Eines der schmerzlichsten Miterlebnisse, die wir als Menschen haben können, ist, wenn ein Kind stirbt.

Die Welt ist gewaltsam. Kriege, Verbrechen, Terroranschläge, Naturkatastrophen, Seuchen, Hungersnot, Morde, Missbrauch bis zum Tod, Unfälle, Brand, Verwahrlosung bis zum Sterben, usw. usf. etc. …

Unsere Welt ist eine Welt des Sterbens und das gar nicht immer in natürlicher Weise.

Voraussagen für die Zukunft sind für viele erschreckend. Man spricht davon, dass in den nächsten Jahren (bis 2012) die Weltbevölkerung auf 1/3 oder gar 1/4 reduziert würde. Man spricht von Naturkatastrophen und gar von einem dritten Weltkrieg. (Das Letztere ist nach der derzeitigen Weltlage leider gar nicht auszuschließen … obwohl es ja die allerdümmste Idiotie dieser Menschheit wäre!) Im 2010 erleben wir eine bemerkenswerte Zunahme der Katastrophen, so weit hatten wir zunächst jeden Monat ein großes Erdbeben und dazu einen Vulkanausbruch, und danach folgten eine ungeheuerliche Ölkatastrophe, weitflächige Feuer, enorme Überschwemmungen und umfassende Erdrutsche.

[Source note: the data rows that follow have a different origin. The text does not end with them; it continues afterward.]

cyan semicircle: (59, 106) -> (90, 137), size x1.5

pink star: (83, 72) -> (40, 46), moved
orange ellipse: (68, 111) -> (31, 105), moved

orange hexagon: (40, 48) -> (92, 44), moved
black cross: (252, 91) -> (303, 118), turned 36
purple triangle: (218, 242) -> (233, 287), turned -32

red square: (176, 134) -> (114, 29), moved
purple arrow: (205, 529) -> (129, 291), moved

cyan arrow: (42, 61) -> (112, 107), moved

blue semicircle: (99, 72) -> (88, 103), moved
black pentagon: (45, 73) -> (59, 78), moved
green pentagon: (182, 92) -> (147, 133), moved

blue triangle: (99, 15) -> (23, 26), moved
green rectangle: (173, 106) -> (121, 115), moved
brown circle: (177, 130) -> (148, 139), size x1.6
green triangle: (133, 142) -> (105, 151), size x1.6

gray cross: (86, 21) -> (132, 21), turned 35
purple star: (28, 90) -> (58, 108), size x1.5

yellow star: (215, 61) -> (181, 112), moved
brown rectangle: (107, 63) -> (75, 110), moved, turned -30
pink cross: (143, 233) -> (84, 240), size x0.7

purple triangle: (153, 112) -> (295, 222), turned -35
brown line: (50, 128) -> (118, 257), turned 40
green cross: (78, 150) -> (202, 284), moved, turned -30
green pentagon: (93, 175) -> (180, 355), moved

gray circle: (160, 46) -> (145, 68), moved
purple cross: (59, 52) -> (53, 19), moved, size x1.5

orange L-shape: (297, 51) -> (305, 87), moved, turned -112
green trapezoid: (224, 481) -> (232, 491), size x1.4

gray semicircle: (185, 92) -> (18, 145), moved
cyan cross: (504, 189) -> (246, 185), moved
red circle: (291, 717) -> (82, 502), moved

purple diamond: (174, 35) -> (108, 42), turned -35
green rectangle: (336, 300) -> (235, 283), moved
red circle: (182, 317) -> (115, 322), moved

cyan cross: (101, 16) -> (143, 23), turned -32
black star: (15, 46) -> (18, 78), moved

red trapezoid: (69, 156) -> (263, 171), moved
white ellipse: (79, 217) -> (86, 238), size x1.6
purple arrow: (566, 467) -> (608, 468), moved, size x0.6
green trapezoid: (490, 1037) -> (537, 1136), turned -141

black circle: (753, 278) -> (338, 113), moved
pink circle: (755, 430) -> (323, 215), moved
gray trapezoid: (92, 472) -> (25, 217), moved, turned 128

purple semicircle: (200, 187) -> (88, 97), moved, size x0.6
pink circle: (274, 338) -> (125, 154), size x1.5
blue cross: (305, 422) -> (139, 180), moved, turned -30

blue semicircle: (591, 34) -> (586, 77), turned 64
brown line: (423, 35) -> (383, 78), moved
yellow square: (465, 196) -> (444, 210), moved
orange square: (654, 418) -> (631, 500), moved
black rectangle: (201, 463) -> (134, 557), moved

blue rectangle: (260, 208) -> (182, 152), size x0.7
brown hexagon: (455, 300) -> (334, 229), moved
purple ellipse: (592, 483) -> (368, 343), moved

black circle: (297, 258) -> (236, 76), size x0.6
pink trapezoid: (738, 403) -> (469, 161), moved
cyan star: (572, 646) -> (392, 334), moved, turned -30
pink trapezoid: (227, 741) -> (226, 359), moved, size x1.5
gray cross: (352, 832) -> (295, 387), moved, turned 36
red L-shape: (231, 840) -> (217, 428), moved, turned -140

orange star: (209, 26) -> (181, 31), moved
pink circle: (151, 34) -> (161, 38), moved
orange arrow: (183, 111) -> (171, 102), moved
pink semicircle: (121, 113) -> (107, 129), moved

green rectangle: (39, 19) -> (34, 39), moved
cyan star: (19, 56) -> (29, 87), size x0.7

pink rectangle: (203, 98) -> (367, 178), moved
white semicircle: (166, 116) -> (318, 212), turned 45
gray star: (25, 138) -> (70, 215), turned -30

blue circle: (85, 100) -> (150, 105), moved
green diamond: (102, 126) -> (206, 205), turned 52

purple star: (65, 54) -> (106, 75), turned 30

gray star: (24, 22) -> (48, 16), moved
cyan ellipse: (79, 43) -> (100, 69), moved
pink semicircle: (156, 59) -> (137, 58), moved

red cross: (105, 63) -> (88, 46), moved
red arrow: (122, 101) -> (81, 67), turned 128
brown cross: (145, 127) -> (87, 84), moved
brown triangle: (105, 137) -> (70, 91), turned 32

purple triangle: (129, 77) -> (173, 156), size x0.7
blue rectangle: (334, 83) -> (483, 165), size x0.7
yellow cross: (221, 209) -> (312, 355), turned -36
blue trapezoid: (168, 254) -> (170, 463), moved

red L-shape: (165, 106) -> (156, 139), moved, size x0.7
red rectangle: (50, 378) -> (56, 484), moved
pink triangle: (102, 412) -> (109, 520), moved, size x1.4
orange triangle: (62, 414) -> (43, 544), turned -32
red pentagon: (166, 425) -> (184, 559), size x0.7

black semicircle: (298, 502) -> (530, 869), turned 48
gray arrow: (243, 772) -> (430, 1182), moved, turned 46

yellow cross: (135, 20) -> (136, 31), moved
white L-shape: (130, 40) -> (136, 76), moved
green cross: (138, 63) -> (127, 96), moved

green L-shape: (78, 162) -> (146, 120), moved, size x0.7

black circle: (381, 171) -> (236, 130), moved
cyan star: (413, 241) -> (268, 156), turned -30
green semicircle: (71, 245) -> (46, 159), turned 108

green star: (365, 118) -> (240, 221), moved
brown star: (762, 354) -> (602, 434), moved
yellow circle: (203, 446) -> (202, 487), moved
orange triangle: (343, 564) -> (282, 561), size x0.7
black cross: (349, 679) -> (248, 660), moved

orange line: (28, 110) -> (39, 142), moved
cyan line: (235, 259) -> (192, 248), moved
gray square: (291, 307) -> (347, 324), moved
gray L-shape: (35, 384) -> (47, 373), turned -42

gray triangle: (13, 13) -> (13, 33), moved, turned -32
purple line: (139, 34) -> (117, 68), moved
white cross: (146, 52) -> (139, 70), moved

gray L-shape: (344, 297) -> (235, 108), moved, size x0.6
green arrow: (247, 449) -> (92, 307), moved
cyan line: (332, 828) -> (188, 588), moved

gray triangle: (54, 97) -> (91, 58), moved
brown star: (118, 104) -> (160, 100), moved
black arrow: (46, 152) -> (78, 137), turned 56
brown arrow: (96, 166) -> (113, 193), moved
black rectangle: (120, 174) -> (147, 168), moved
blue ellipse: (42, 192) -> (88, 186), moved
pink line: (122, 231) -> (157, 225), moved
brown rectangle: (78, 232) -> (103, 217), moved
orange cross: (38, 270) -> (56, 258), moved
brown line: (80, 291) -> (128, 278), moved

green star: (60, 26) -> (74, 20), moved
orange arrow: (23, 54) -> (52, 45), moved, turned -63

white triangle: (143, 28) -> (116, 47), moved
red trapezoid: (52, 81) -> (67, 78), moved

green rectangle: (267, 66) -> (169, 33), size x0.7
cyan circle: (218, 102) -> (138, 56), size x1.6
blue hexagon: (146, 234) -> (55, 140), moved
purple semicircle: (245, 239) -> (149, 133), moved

Schneller als im Monatstakt. Es ist vielleicht nur eine Frage der Zeit, bis auch das europäische Festland davon betroffen wird ...

Was die Ölkatastrophe in der Mexikanischen Bucht betrifft, die das Meer mit einer rötlich-braunem Öl überzieht und vermischt, vgl. Offb 16,3: „Und der andere Engel goss aus seine Schale ins Meer; und es ward Blut wie eines Toten, und alle lebendigen Seelen starben in dem Meer.“

Es weiß noch niemand, ob es auch wahr ist, oder nicht. Aber wir werden es bald wissen – ob die Voraussagen stimmen, oder doch nicht.

Und sollte doch etwas daran wahr sein, berührt uns am meisten das Sterben von Kindern. Wozu wurden sie dann geboren, wenn sie bald wieder gehen müssen? Wofür müssen sie dieses Leid durchmachen?

Eigentlich müssen wir uns wohl fragen, wie groß dieses Leid ist. Ist es wirklich größer, als wenn Erwachsene sterben? Oder in manchen Fällen sogar geringer? Wer leidet dabei eigentlich am meisten – das Kind oder die Eltern, die das Kind verlieren?

Wir vergessen dabei leicht, dass das Kind eine unsterbliche Seele hat (oder eigentlich ist) und dass diese Seele nach dem Tod keineswegs leidet. Nicht mehr, gar nicht mehr, sofern es vorher gelitten hat. Solches Leid ist dann für sie endgültig vorbei! Die Seele des Kindes kann aber darunter mitleiden, dass wir unter dessen körperlichen Tod leiden. Wir meinen, dass das Kind nicht mehr da sei, aber die Seele will uns sagen: „Seid doch nicht so traurig! Ich bin ja noch da! Aber ihr könnt mich nur nicht mehr sehen. Mir geht es jetzt so gut, viel besser als vorher!“ Aber die Eltern sehen das Kind nicht mehr, da es nun im Seelenzustand ist, und sie hören diese Worte seiner Seele auch nicht. Somit leiden nur noch sie … da sie nur ihren Verlust sehen. Sie haben ja das Kind nicht mehr und verstehen nicht, dass das Kind nicht (mehr) leidet! Wie sollte es im Seelenzustand noch leiden können? Sofern es vorher gelitten hat, ist es nun davon erlöst! Würden wir dann lieber das leidende Kind bei uns haben? Nur damit es noch bei uns ist? Sollte es also dafür – eigentlich unseretwegen! – lieber weiter leiden? Hat das nicht sogar einen Hauch von Egoismus? So unbewusst dieser auch sein mag …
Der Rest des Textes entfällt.